Our goal with vanilla CNNs was to classify whole images. However, a single image can contain many different objects in different locations. In semantic segmentation, we identify both what is inside an image and where those things are in the image. This is done by classifying each pixel according to pre-defined categories. The first successful architecture for semantic segmentation is U-net. Watch the video below for a high-level understanding of U-net and read the article for more details.
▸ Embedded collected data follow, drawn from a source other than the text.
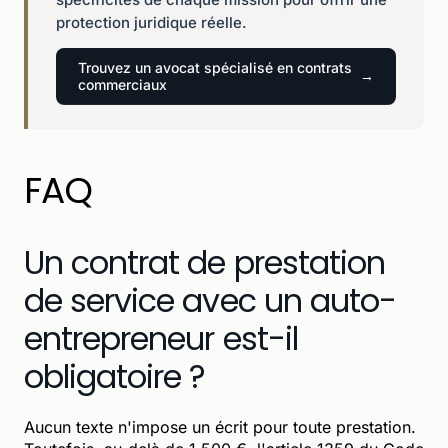
protection juridique réelle.
Trouvez un avocat spécialisé en contrats
commerciaux
FAQ
Un contrat de prestation
de service avec un auto-
entrepreneur est-il
obligatoire ?
Aucun texte n'impose un écrit pour toute prestation.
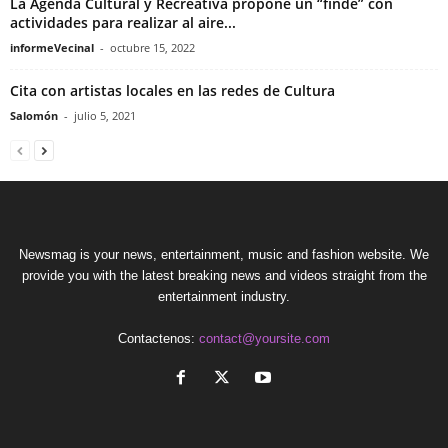
La Agenda Cultural y Recreativa propone un “finde” con
actividades para realizar al aire...
informeVecinal
-
octubre 15, 2022
Cita con artistas locales en las redes de Cultura
Salomón
-
julio 5, 2021
Newsmag is your news, entertainment, music and fashion website. We
provide you with the latest breaking news and videos straight from the
entertainment industry.
Contactenos:
contact@yoursite.com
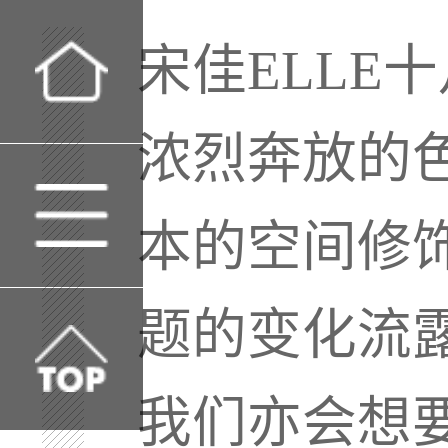
宋佳ELLE
浓烈奔放的
本的空间修
题的变化流
我们亦会想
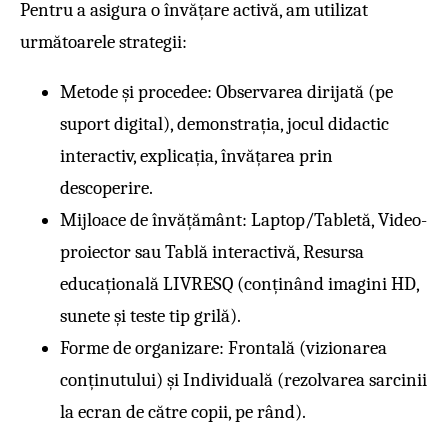
Pentru a asigura o învățare activă, am utilizat
următoarele strategii:
Metode și procedee: Observarea dirijată (pe
suport digital), demonstrația, jocul didactic
interactiv, explicația, învățarea prin
descoperire.
Mijloace de învățământ: Laptop/Tabletă, Video-
proiector sau Tablă interactivă, Resursa
educațională LIVRESQ (conținând imagini HD,
sunete și teste tip grilă).
Forme de organizare: Frontală (vizionarea
conținutului) și Individuală (rezolvarea sarcinii
la ecran de către copii, pe rând).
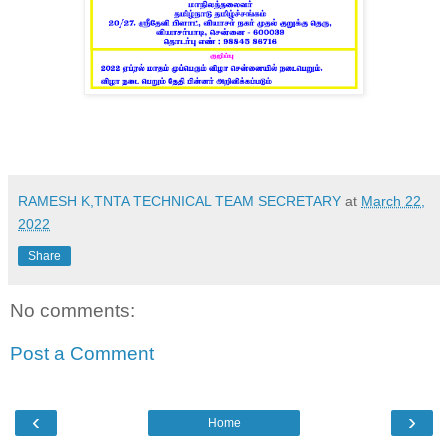
RAMESH K,TNTA TECHNICAL TEAM SECRETARY
at
March 22,
2022
Share
No comments:
Post a Comment
‹
›
Home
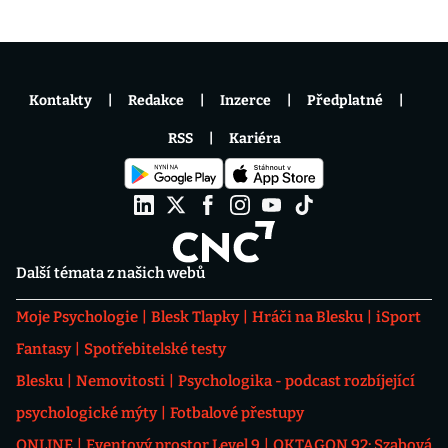
Kontakty
Redakce
Inzerce
Předplatné
RSS
Kariéra
Další témata z našich webů
Moje Psychologie
Blesk Tlapky
Hráči na Blesku
iSport
Fantasy
Spotřebitelské testy
Blesku
Nemovitosti
Psychologika - podcast rozbíjející
psychologické mýty
Fotbalové přestupy
ONLINE
Eventový prostor Level 9
OKTAGON 92: Szabová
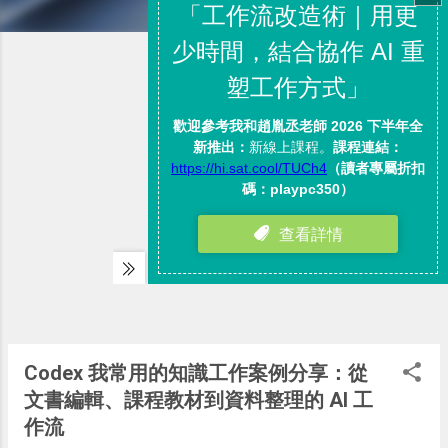
Codex 我常用的知識工作案例分享：從
文書編輯、課程教材到資料整理的 AI 工
作流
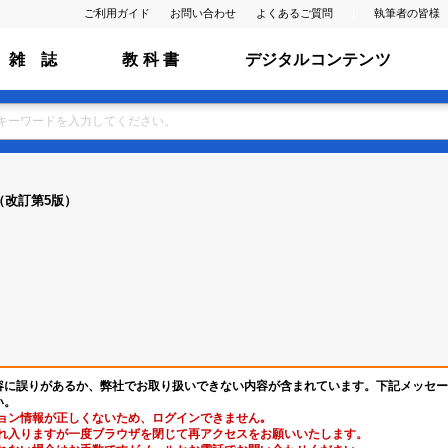
ご利用ガイド
お問い合わせ
よくあるご質問
執筆者の皆様
雑 誌
教 科 書
デジタルコンテンツ
（改訂第5版）
容に誤りがあるか、弊社でお取り扱いできない内容が含まれています。下記メッセー
い。
ョン情報が正しくないため、ログインできません｡
れ入りますが一度ブラウザを閉じて再アクセスをお願いいたします。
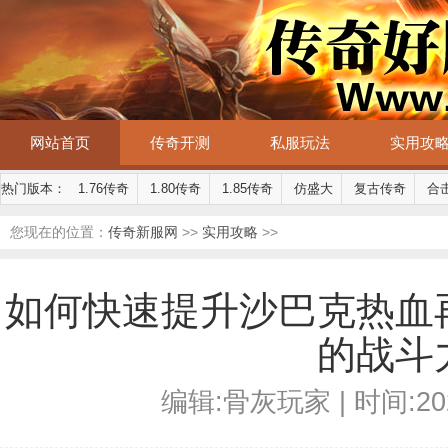
网站首页
传奇开测
私服玩法
实用攻
热门版本：
1.76传奇
1.80传奇
1.85传奇
仿盛大
复古传奇
合
您现在的位置：
传奇新服网
>>
实用攻略
>>
如何快速提升沙巴克热血
的战斗
编辑:骨灰玩家 | 时间:2026-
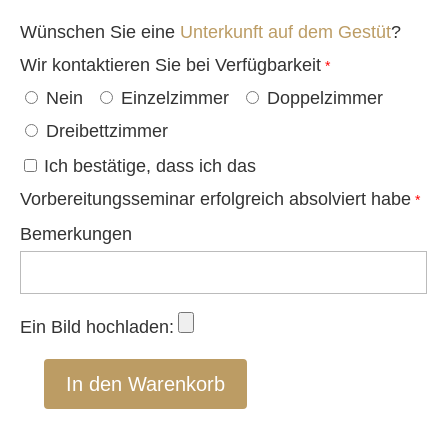
Wünschen Sie eine
Unterkunft auf dem Gestüt
?
Wir kontaktieren Sie bei Verfügbarkeit
*
Nein
Einzelzimmer
Doppelzimmer
Dreibettzimmer
Ich bestätige, dass ich das
Vorbereitungsseminar erfolgreich absolviert habe
*
Bemerkungen
Ein Bild hochladen:
In den Warenkorb
Nr.
4a:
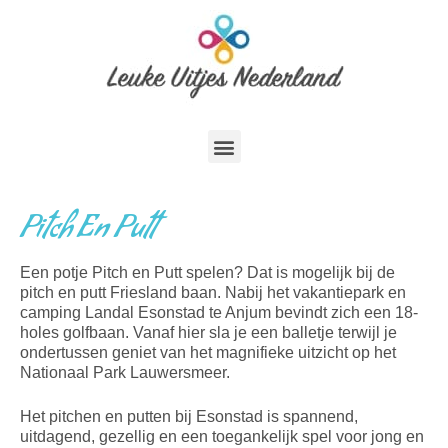
Pitch En Putt
Een potje Pitch en Putt spelen? Dat is mogelijk bij de
pitch en putt Friesland baan. Nabij het vakantiepark en
camping Landal Esonstad te Anjum bevindt zich een 18-
holes golfbaan. Vanaf hier sla je een balletje terwijl je
ondertussen geniet van het magnifieke uitzicht op het
Nationaal Park Lauwersmeer.
Het pitchen en putten bij Esonstad is spannend,
uitdagend, gezellig en een toegankelijk spel voor jong en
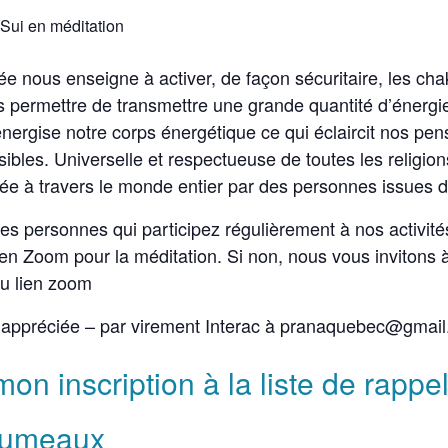
Sui en méditation
ée nous enseigne à activer, de façon sécuritaire, les cha
 permettre de transmettre une grande quantité d’énergie
 énergise notre corps énergétique ce qui éclaircit nos pe
ibles. Universelle et respectueuse de toutes les religion
uée à travers le monde entier par des personnes issues d
 des personnes qui participez régulièrement à nos activit
en Zoom pour la méditation. Si non, nous vous invitons à
au lien zoom
st appréciée – par virement Interac à pranaquebec@gmai
on inscription à la liste de rappel
jumeaux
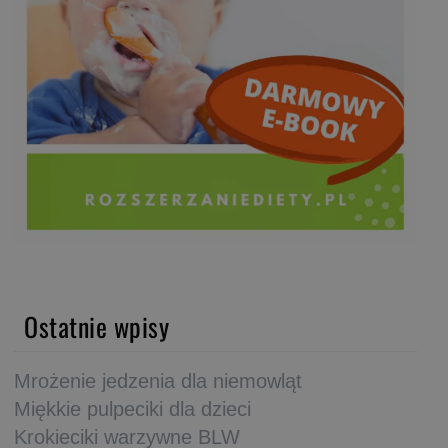
Ostatnie wpisy
Mrożenie jedzenia dla niemowląt
Miękkie pulpeciki dla dzieci
Krokieciki warzywne BLW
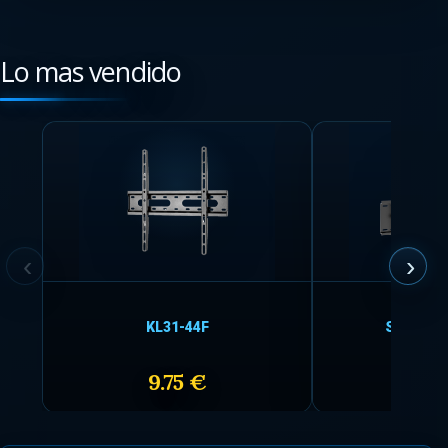
Lo mas vendido
KL31-44F
SF-BRKT-
9.75 €
30.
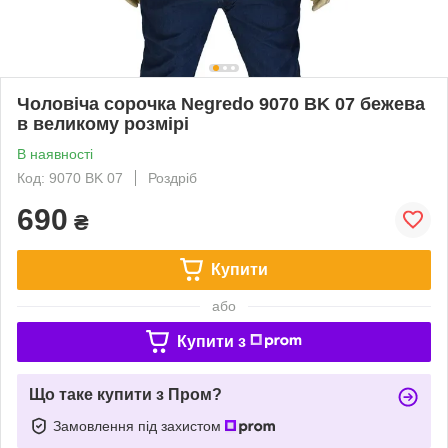
Чоловіча сорочка Negredo 9070 BK 07 бежева
в великому розмірі
В наявності
Код: 9070 BK 07
Роздріб
690
₴
Купити
або
Купити з
Що таке купити з Пром?
Замовлення під захистом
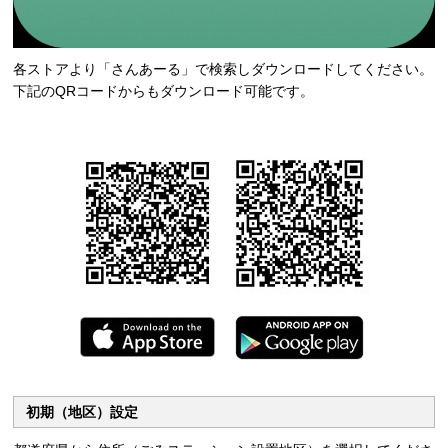
各ストアより「さんあーる」で検索しダウンロードしてください。
下記のQRコードからもダウンロード可能です。
初期（地区）設定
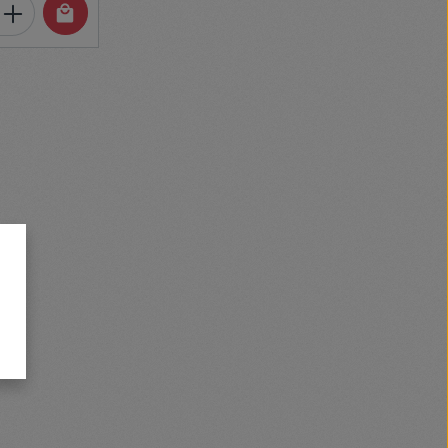
et, vagy használja a gombokat a mennyi
 Adja meg a kívánt mennyiséget, vagy h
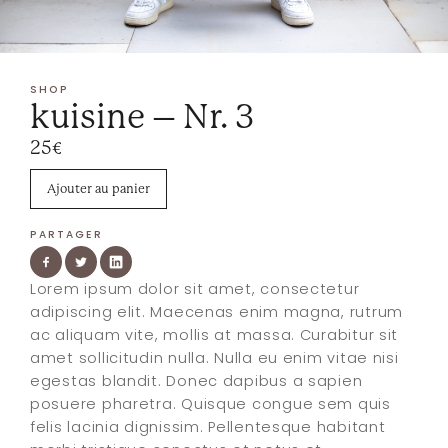
SHOP
kuisine – Nr. 3
25€
Ajouter au panier
PARTAGER
Lorem ipsum dolor sit amet, consectetur
adipiscing elit. Maecenas enim magna, rutrum
ac aliquam vite, mollis at massa. Curabitur sit
amet sollicitudin nulla. Nulla eu enim vitae nisi
egestas blandit. Donec dapibus a sapien
posuere pharetra. Quisque congue sem quis
felis lacinia dignissim. Pellentesque habitant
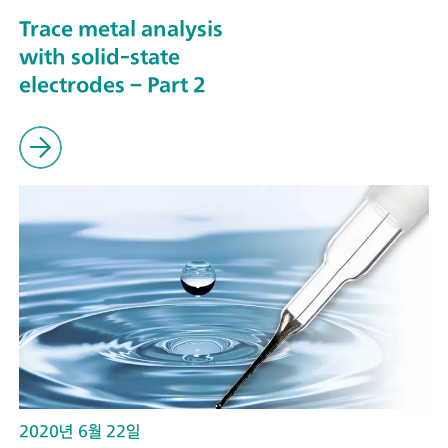
Trace metal analysis
with solid-state
electrodes – Part 2
2020년 6월 22일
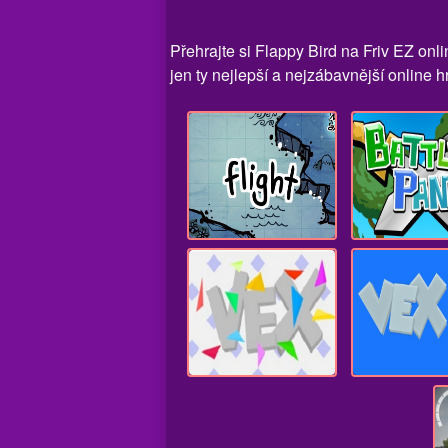
Přehrajte si Flappy Bird na Friv EZ onl
jen ty nejlepší a nejzábavnější online h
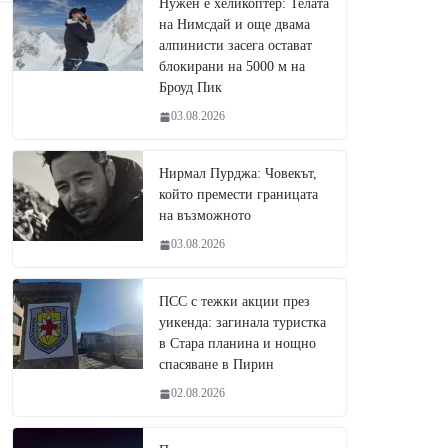
Нужен е хеликоптер: Телата
на Нимсдай и още двама
алпинисти засега остават
блокирани на 5000 м на
Броуд Пик
03.08.2026
Нирмал Пурджа: Човекът,
който премести границата
на възможното
03.08.2026
ПСС с тежки акции през
уикенда: загинала туристка
в Стара планина и нощно
спасяване в Пирин
02.08.2026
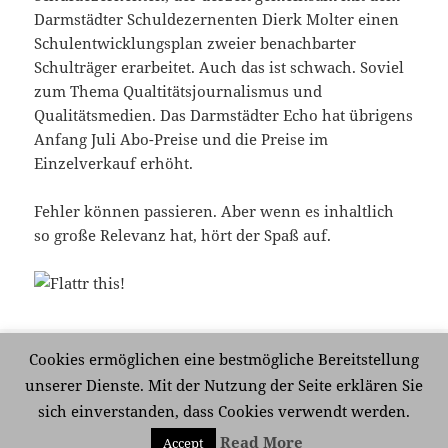
Darmstädter Schuldezernenten Dierk Molter einen
Schulentwicklungsplan zweier benachbarter
Schulträger erarbeitet. Auch das ist schwach. Soviel
zum Thema Qualtitätsjournalismus und
Qualitätsmedien. Das Darmstädter Echo hat übrigens
Anfang Juli Abo-Preise und die Preise im
Einzelverkauf erhöht.
Fehler können passieren. Aber wenn es inhaltlich
so große Relevanz hat, hört der Spaß auf.
Veröffentlicht
Kategorien
Schlagwörter
8. Juli 2009
Medien
,
Politik
Darmstadt
,
Darmstadt-
Cookies ermöglichen eine bestmögliche Bereitstellung
am
Dieburg
,
Darmstädter Echo
,
Journalismus
,
Schule
unserer Dienste. Mit der Nutzung der Seite erklären Sie
zu Schulstreit, und was die Zeitung daraus 
Schreibe einen Kommentar
sich einverstanden, dass Cookies verwendt werden.
Read More
Accept
Mit Stolz präsentiert von WordPress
Video: https://www.youtube.com/watch?v=NhdzGfB1q74 Article: https://www.jeremyjordan.me/semantic-segmentation/

Synthesis Questions:

  • In the U-net architecture, what is the purpose of the downsampling step? What about the upsampling step? Why do skip connections improve the network’s performance?
  • Compare semantic segmentation with human vision. What capabilities could be added to a semantic segmentation model to make it more human-like?

Technical Project Spec:

The project for this “Computer Vision” section will be following the tutorial/Jupyter Notebook below. Please ask questions in the discord as you work through this project. Be sure to discuss with others in your group!

A few general helpful tips (if applicable):

  • Be sure to appropriately make a copy of the Colab template before starting to save your progress!
  • Renaming your copy to something that contains your name is a good idea, it will make it easier for us to review your submissions.
  • Leave comments to cement your understanding. Link syntax to ideas.
  • Read up on what CIFAR-10 is.

Now, follow the instructions on this Jupyter notebook to implement some of the things we talked about. There is an “answers” link at the bottom of the notebook that you can use if stuck. You will need to download the ‘.ipynb’ found in that directory and open it either locally or in a new colab project yourself. Ask around if you are unable to get it working!

Colab Link: Unit 4 Notebook (1 hr)

When you are finished with your code, independently verify that it works and have fun with it! If you add any additional functionality be sure to talk about it with others and give them ideas.

Remember that this is all for your learning, so do your best and don’t stress!

Congratulations! You now understand the basics of Convolutional Neural networks!

Non-Technical Project Spec:

The non-technical project for this unit will involve some writing! Choose 3 of the prompts below and write at least 200 (meaningful!) words on each one! We will not be strictly grading you on correctness or anything like that. This is an opportunity to deeply engage with the material you have just learned about, and creatively connect it to neuroscience!

  • How are CNNs inspired by the human visual system?
  • What are some similarities and differences between CNNs and the human visual system?
  • How is the pooling layer in CNNs related to the brain’s visual processing?
  • What ways does the convolutional layer in CNNs resemble the receptive field in the visual system?
  • Reflecting on you have learned from this unit, what is one thing you found to be most interesting?
  • What is one concept from this unit that you would like to learn more about and why?

Be sure to submit your work through google drive using the submission form! We would prefer that you upload it to your own Drive first, then use the submission form dropbox to connect that file to your submission!